*Exercise prompt*
For this exercise, repeat the whole listing below exactly. Leave the pictures out.

*Dataset*

_ _ _

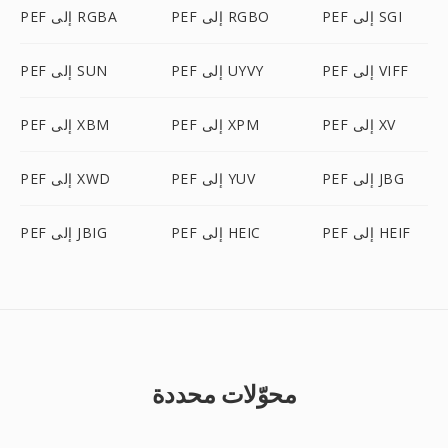
PEF إلى SGI
PEF إلى RGBO
PEF إلى RGBA
PEF إلى VIFF
PEF إلى UYVY
PEF إلى SUN
PEF إلى XV
PEF إلى XPM
PEF إلى XBM
PEF إلى JBG
PEF إلى YUV
PEF إلى XWD
PEF إلى HEIF
PEF إلى HEIC
PEF إلى JBIG
محوّلات محددة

_ _ _

*Answer to this task*
PEF إلى SGI
PEF إلى RGBO
PEF إلى RGBA
PEF إلى VIFF
PEF إلى UYVY
PEF إلى SUN
PEF إلى XV
PEF إلى XPM
PEF إلى XBM
PEF إلى JBG
PEF إلى YUV
PEF إلى XWD
PEF إلى HEIF
PEF إلى HEIC
PEF إلى JBIG
محوّلات محددة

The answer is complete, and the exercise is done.